[Entries supplied]
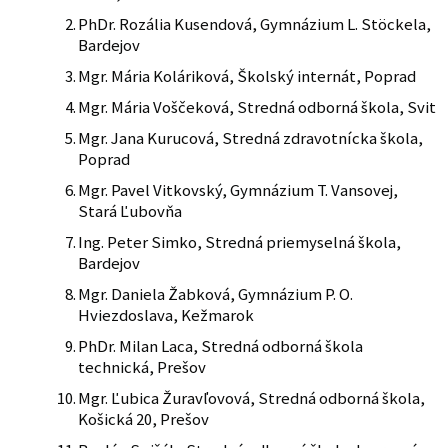
PhDr. Rozália Kusendová, Gymnázium L. Stöckela,
Bardejov
Mgr. Mária Koláriková, Školský internát, Poprad
Mgr. Mária Voščeková, Stredná odborná škola, Svit
Mgr. Jana Kurucová, Stredná zdravotnícka škola,
Poprad
Mgr. Pavel Vitkovský, Gymnázium T. Vansovej,
Stará Ľubovňa
Ing. Peter Simko, Stredná priemyselná škola,
Bardejov
Mgr. Daniela Žabková, Gymnázium P. O.
Hviezdoslava, Kežmarok
PhDr. Milan Laca, Stredná odborná škola
technická, Prešov
Mgr. Ľubica Žuravľovová, Stredná odborná škola,
Košická 20, Prešov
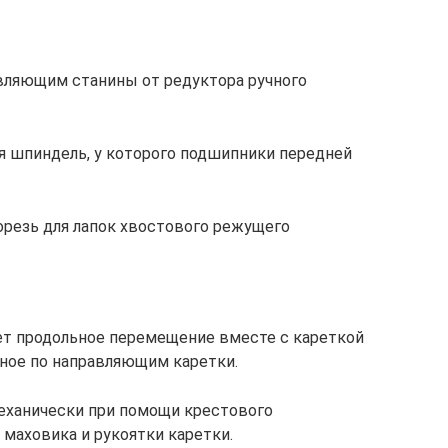
вляющим станины от редуктора ручного
я шпиндель, у которого подшипники передней
орезь для лапок хвостового режущего
ет продольное перемещение вместе с кареткой
ное по направляющим каретки.
ханически при помощи крестового
маховика и рукоятки каретки.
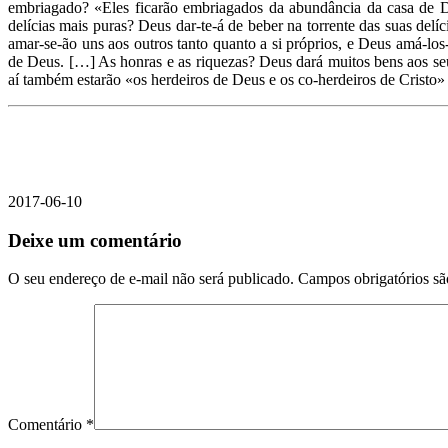
embriagado? «Eles ficarão embriagados da abundância da casa de D
delícias mais puras? Deus dar-te-á de beber na torrente das suas del
amar-se-ão uns aos outros tanto quanto a si próprios, e Deus amá-l
de Deus. […] As honras e as riquezas? Deus dará muitos bens aos seus
aí também estarão «os herdeiros de Deus e os co-herdeiros de Cristo
2017-06-10
Deixe um comentário
O seu endereço de e-mail não será publicado.
Campos obrigatórios s
Comentário
*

[Exercise brief] For the span from the line containing "amar-se-ão uns aos" through the last line of the entries above, transcribe each line exactly and leave out everything else.

[Exercise answer]
amar-se-ão uns aos outros tanto quanto a si próprios, e Deus amá-l
de Deus. […] As honras e as riquezas? Deus dará muitos bens aos seus
aí também estarão «os herdeiros de Deus e os co-herdeiros de Cristo
2017-06-10
Deixe um comentário
O seu endereço de e-mail não será publicado.
Campos obrigatórios s
Comentário
*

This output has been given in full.